Nacht und Nebel Aktion: Abschiebeversuch aus Mainzer Uniklinik mitten in der Nacht

Am 17.10.2018 wurde eine schwangere Iranerin mit insulinpflichtigem Diabetes von zehn bis zwölf Polizist*innen aus der gynäkologischen Station der Mainzer Uniklinik abgeholt. Sie war dort wegen ihres entgleisten Diabetes in der Frühschwangerschaft stationär aufgenommen worden. Kurz vor Mitternacht tauchten die Polizist*innen vor ihrem Bett auf, um sie zum Flughafen Hannover zu bringen mit dem Ziel einer Abschiebung nach Kroatien. Zusammen mit ihr sollten ihr Ehemann, der in Ingelheim in Abschiebehaft war, und ihr einjähriger Sohn Deutschland verlassen.

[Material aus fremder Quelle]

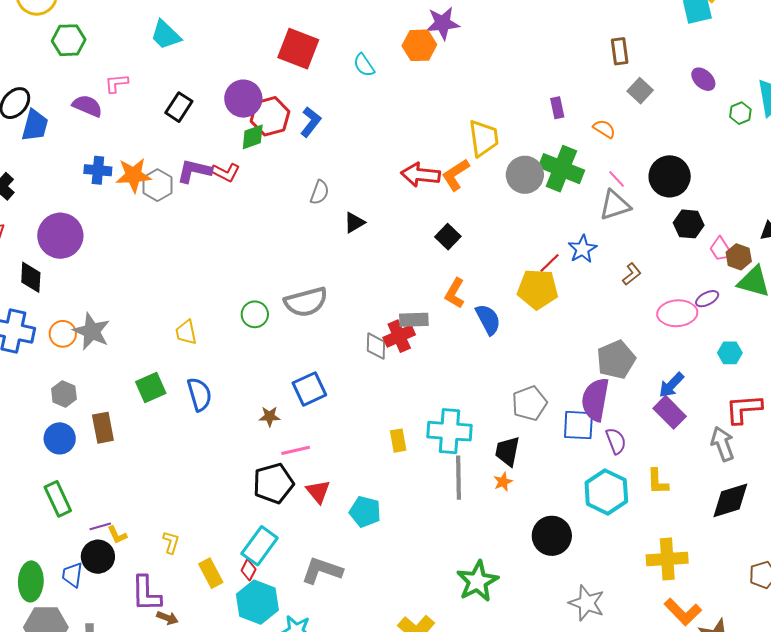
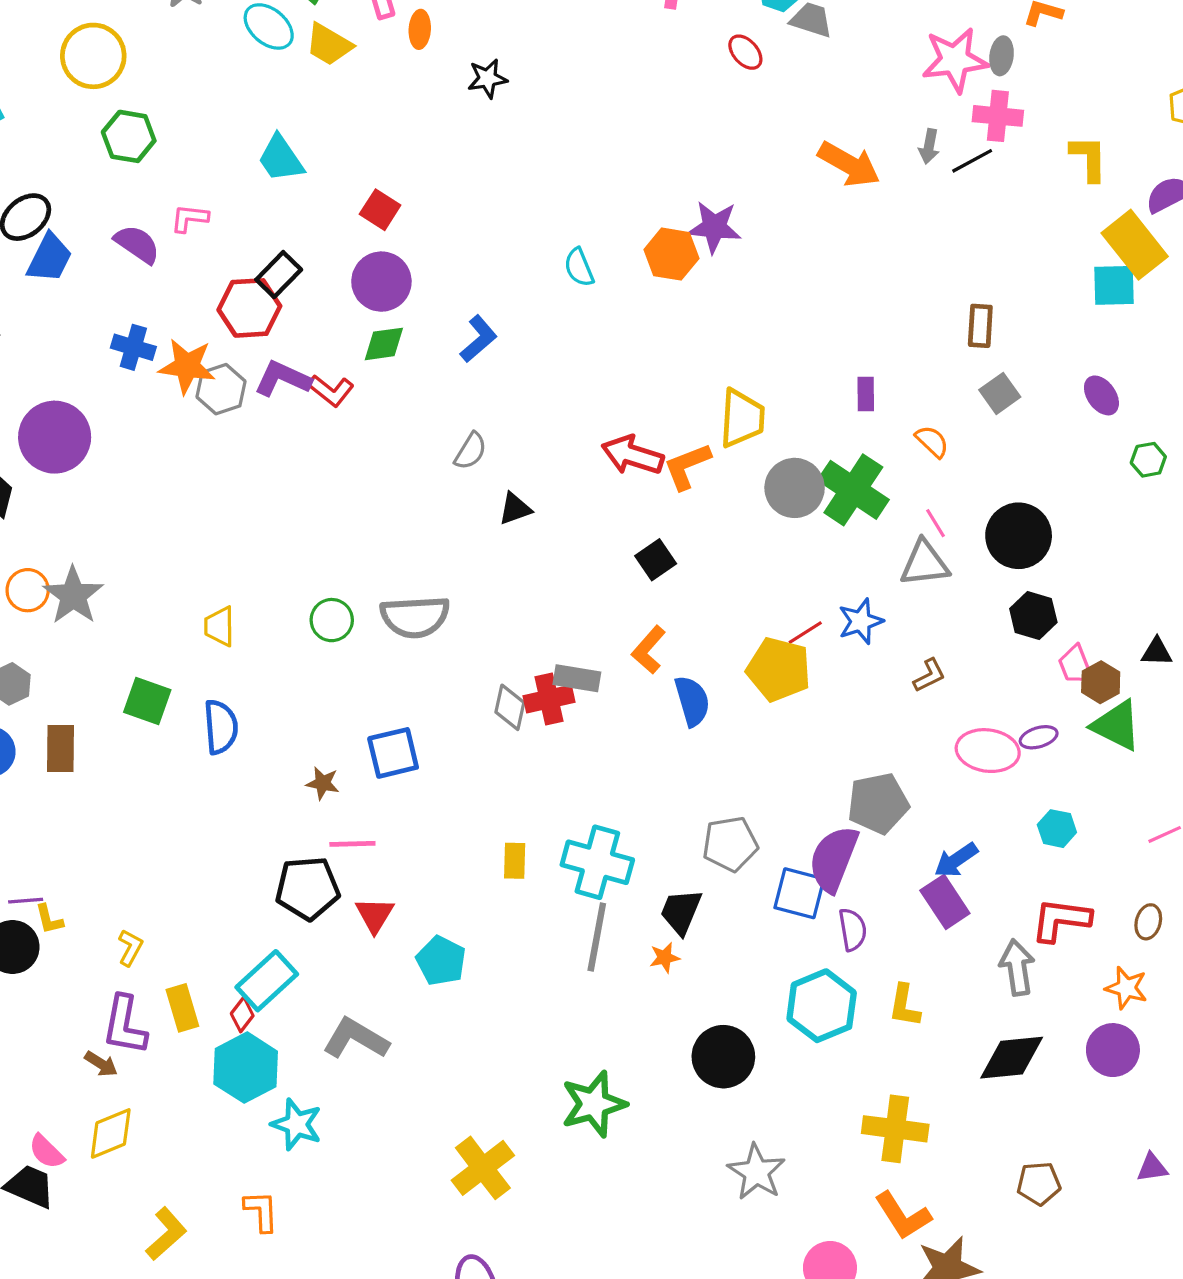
red square: (298, 49) -> (380, 210), moved, size x0.6
red hexagon: (270, 116) -> (249, 308), moved
green square: (151, 387) -> (147, 701), turned 32
purple L-shape: (146, 594) -> (125, 1025), moved

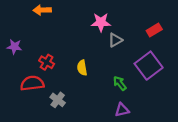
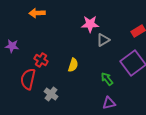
yellow semicircle: (82, 68) -> (73, 65), turned -152
red semicircle: (32, 83) -> (28, 79), turned -70

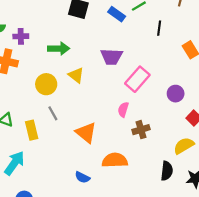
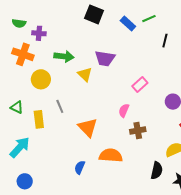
green arrow: (59, 48) -> (64, 56), moved
purple trapezoid: (112, 57) -> (105, 58), moved
pink rectangle: (137, 79) -> (140, 84), size x0.7
yellow circle: (46, 84) -> (41, 79), moved
blue semicircle: (82, 177) -> (80, 167), turned 80

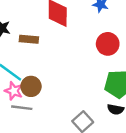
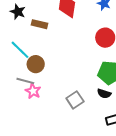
pink star: (14, 91) -> (33, 91), moved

Die Schwangerschaft einer Diabetikerin ist per se eine Risikoschwangerschaft. Darüber hinaus stellt eine Schwangerschaft im Allgemeinen einen besonders schützenswerten Zustand dar. Es ist die Aufgabe der Politik und der Gesundheitsdienstleister*innen einer Frau einen gesunden Schwangerschaftsverlauf zu ermöglichen. Bei Abweichungen, wie einem Diabetes, muss eine entsprechende Therapie eingeleitet werden. Dies muss unabhängig vom Aufenthaltsstatus der Frau geschehen.

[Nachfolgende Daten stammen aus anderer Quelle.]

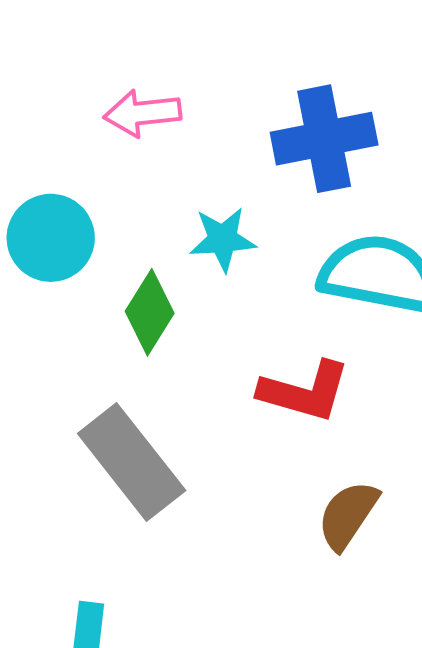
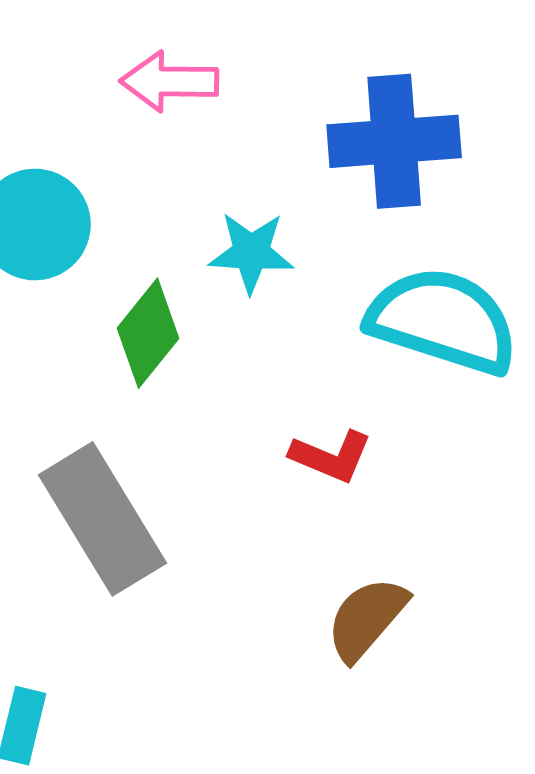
red L-shape: (305, 391) -> (331, 456), size x0.7

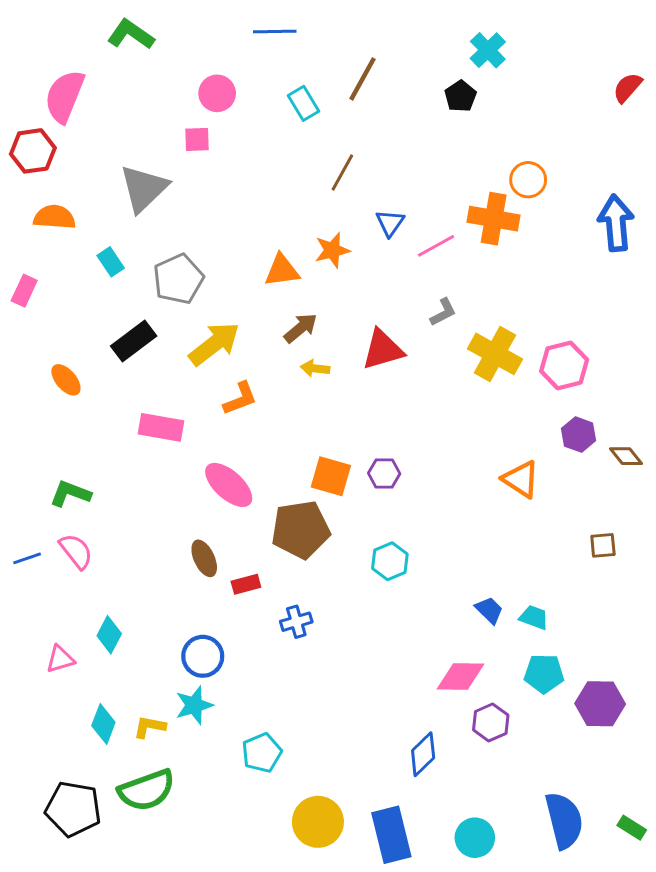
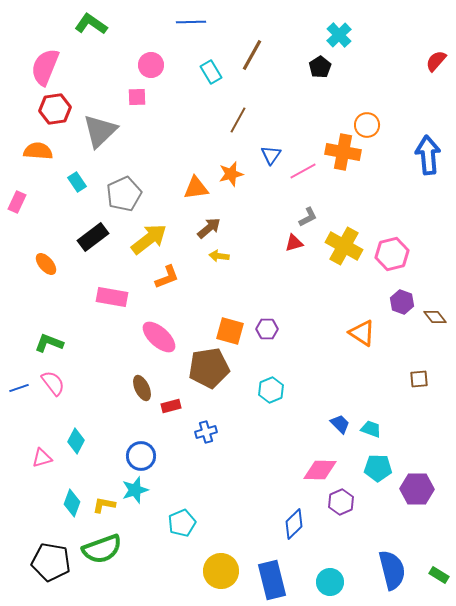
red hexagon: (33, 151) -> (55, 109), moved
red triangle: (383, 350) -> (294, 243), moved, size x0.6

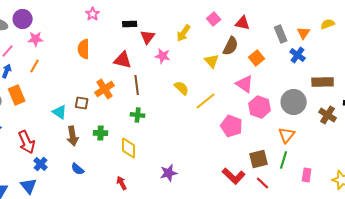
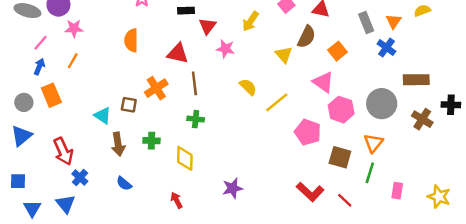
brown square: (259, 159) -> (340, 157), moved, turned 30

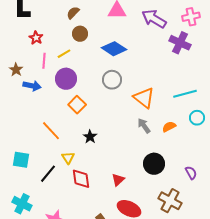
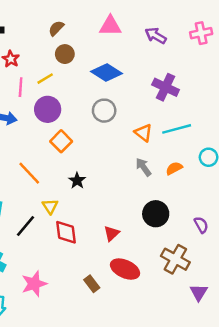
purple arrow: (154, 19) -> (156, 36), size x0.7
purple cross: (180, 43) -> (166, 87), moved
cyan line: (185, 94) -> (177, 129), moved
orange triangle: (144, 98) -> (143, 133), size x0.7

Die beschriebenen Umstände dieser Abschiebungsmaßnahme haben den physischen und psychischen Gesundheitszustand der werdenden Mutter und ihres Ungeborenen erheblich gefährdet.
Wir sind empört, dass es zu einer solchen überfallartigen Szene durch Uniformierte in einem Krankenhaus kam, das doch ein Ort der Hilfe für kranke Menschen ist, an dem sie sich sicher fühlen sollten. Ein solch massives Auftreten ist völlig unverhältnismäßig gegenüber einer im Krankenbett liegenden Frau. Wir verurteilen dieses Verhalten der Beamt*innen sowie deren Vorgesetzten aufs Schärfste und fordern eine Erklärung für ein derart unmenschliches Verhalten.
Menschen gegen ihren Willen aus einem Krankenhaus abzuholen, um sie abzuschieben, setzt sich zudem in eklatanter Weise darüber hinweg, dass die Krankenhausärzt*innen einen stationären Aufenthalt für erforderlich hielten. Inzwischen ist uns bekannt, dass der Abschiebeversuch misslang, der Ehemann ist weiterhin inhaftiert. Die Abschiebung der Familie ist nur verschoben.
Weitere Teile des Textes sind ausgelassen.